Spatiotemporal neural dynamics of object recognition under uncertainty in humans

Curation statements for this article:
  • Curated by eLife

    eLife logo

    eLife assessment

    This study investigates the spatiotemporal characteristics of human brain activities during object recognition under noisy and ambiguous conditions. By using state-of-the-art data analysis and model-driven fusion of MEG and 7T, this work demonstrates distinct representational profiles in ventral and dorsal pathways, contributing new perspectives to our understanding of the neural implementation of object recognition under uncertainty.

This article has been Reviewed by the following groups

Read the full article See related articles

Abstract

While there is a wealth of knowledge about core object recognition—our ability to recognize clear, high-contrast object images—how the brain accomplishes object recognition tasks under increased uncertainty remains poorly understood. We investigated the spatiotemporal neural dynamics underlying object recognition under increased uncertainty by combining MEG and 7 Tesla (7T) fMRI in humans during a threshold-level object recognition task. We observed an early, parallel rise of recognition-related signals across ventral visual and frontoparietal regions that preceded the emergence of category-related information. Recognition-related signals in ventral visual regions were best explained by a two-state representational format whereby brain activity bifurcated for recognized and unrecognized images. By contrast, recognition-related signals in frontoparietal regions exhibited a reduced representational space for recognized images, yet with sharper category information.
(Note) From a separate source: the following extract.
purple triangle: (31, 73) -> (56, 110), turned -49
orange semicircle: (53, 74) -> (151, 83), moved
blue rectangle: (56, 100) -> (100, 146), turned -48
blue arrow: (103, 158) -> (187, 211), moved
These results provide a spatiotemporally resolved view of neural activity supporting object recognition under uncertainty, revealing a pattern distinct from that underlying core object recognition.

Article activity feed

  1. eLife assessment

    This study investigates the spatiotemporal characteristics of human brain activities during object recognition under noisy and ambiguous conditions. By using state-of-the-art data analysis and model-driven fusion of MEG and 7T, this work demonstrates distinct representational profiles in ventral and dorsal pathways, contributing new perspectives to our understanding of the neural implementation of object recognition under uncertainty.
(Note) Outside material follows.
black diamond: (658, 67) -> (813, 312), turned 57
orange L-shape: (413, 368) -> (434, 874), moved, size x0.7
  2. Reviewer #1 (Public Review):

    The study employs state-of-art techniques and model-driven fusion of MEG and 7T to characterize the fine spatiotemporal profiles of object recognition in human brains when stimuli are noisy. By using two models, the recognition and the two-state models, to characterize the representational format, the work demonstrates that the ventral visual pathway is more toward two-state representation while the dorsal visual pathway tends to display the recognition-like profile. Overall it is an interesting work addressing an important question. My major concern is on the two selected models and whether they could be fairly compared to address the question. Moreover, some details need more clarification and statistical support.
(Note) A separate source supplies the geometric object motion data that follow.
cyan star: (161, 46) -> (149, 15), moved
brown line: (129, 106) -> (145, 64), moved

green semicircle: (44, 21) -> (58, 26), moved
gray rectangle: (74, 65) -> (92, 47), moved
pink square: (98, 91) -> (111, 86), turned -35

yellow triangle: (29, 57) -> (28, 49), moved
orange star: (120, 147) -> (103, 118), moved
  3. Reviewer #2 (Public Review):

    This is an excellent study performed by a world-leading research group in the field of the neural mechanisms of perceptual processing. The strengths of this work are the application of the MEG-fMRI fusion approach that links spatial locations in fMRI and time points in MEG and rigorous model-based analyses. The weaknesses may be a lack of a more concise visual illustration of the main findings and an in-depth discussion of some of the findings. The weaknesses are minor and the authors' conclusions are well justified by their data.